Task brief:
Show all lines from the records below in which the string "Nanaimo" is present.
──────────
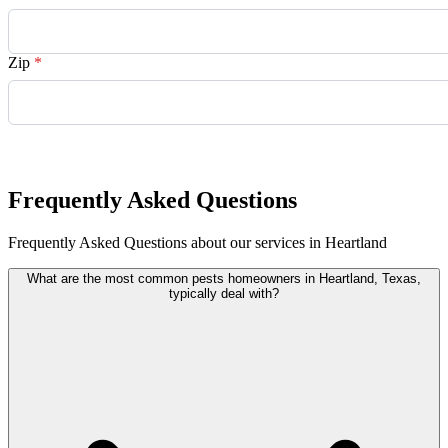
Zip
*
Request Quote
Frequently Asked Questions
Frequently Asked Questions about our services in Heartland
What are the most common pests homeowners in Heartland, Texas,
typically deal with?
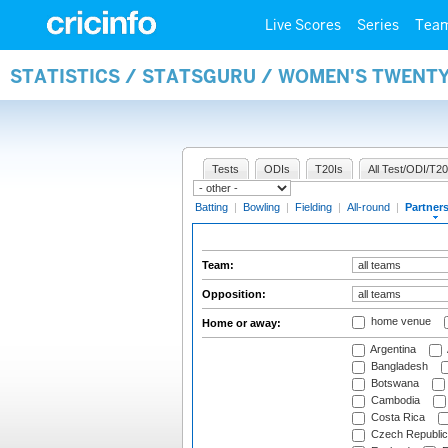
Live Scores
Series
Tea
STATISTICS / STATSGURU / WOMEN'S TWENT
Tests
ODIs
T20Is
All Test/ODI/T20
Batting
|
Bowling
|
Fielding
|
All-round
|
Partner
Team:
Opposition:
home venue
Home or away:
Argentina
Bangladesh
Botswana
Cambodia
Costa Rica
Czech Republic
──────────
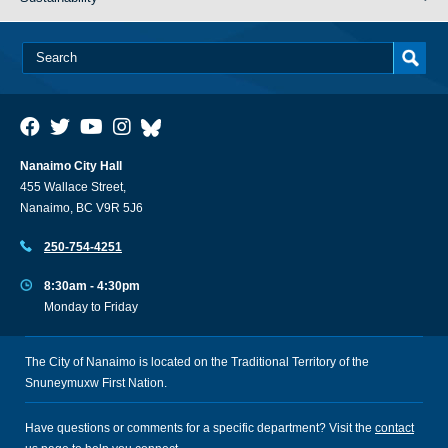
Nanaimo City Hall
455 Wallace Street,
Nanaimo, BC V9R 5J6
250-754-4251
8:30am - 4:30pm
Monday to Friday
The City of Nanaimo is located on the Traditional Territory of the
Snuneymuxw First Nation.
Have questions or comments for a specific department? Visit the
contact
──────────
Reply:
Nanaimo City Hall
Nanaimo, BC V9R 5J6
The City of Nanaimo is located on the Traditional Territory of the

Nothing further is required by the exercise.